In Marbella, efforts are being made to get back to normal as soon as possible. The most affected beaches were those in the town centre, La Venus and La Fontanilla, where the sand which was replaced before Easter has disappeared completely.
The high waves have left huge depressions and ridges on the beaches, and the equipment which was used to repair them a few months ago will now have to be brought back. One of the immediate tasks will be to remove a large quantity of stones from La Bajadilla beach.
The council has decided to take this opportunity to kill two birds with one stone, and dredge the entrance to the town’s port to obtain extra sand for nearby La Fontanilla beach and also enable larger boats to enter the harbour.
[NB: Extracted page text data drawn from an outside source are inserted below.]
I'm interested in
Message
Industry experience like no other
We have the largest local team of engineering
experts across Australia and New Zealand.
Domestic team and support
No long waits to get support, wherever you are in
It is hoped that 12,000 cubic metres of sand can be obtained in this way, and the dredging work is already being carried out.
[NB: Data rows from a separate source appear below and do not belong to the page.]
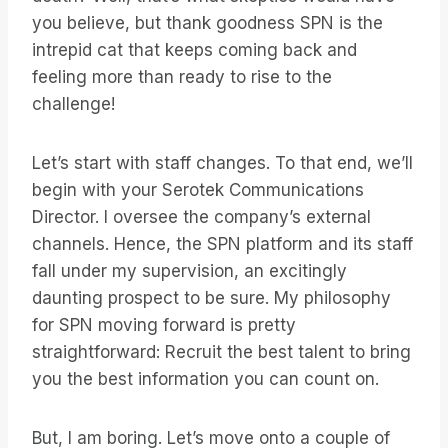
you believe, but thank goodness SPN is the
intrepid cat that keeps coming back and
feeling more than ready to rise to the
challenge!
Let’s start with staff changes. To that end, we’ll
begin with your Serotek Communications
Director. I oversee the company’s external
channels. Hence, the SPN platform and its staff
fall under my supervision, an excitingly
daunting prospect to be sure. My philosophy
for SPN moving forward is pretty
straightforward: Recruit the best talent to bring
you the best information you can count on.
But, I am boring. Let’s move onto a couple of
Experts have recommended that, instead of transferring the sand directly onto the beach, as has been done in the past when the ports of Cabopino and Puerto Banús were dredged, it should be laid two metres offshore to create a barrier. The sand will then be washed onto the beach naturally and will withstand the effect of erosion for longer.
This is the first time in six years that the port entrance has been dredged, and the accumulation of sand has been causing problems for users because only one entrance and exit channel remained open. It also meant that larger yachts could not access the port at all. These works are expected to cost Marbella council about 60,000 euros.
Hotels and other tourism-related businesses are anxious for the beaches to be in top condition before the main tourist season begins, but the government’s representative in Andalucía, Antonio Sanz, has reassured them that everything will be ready on time and that the most important works are already being carried out.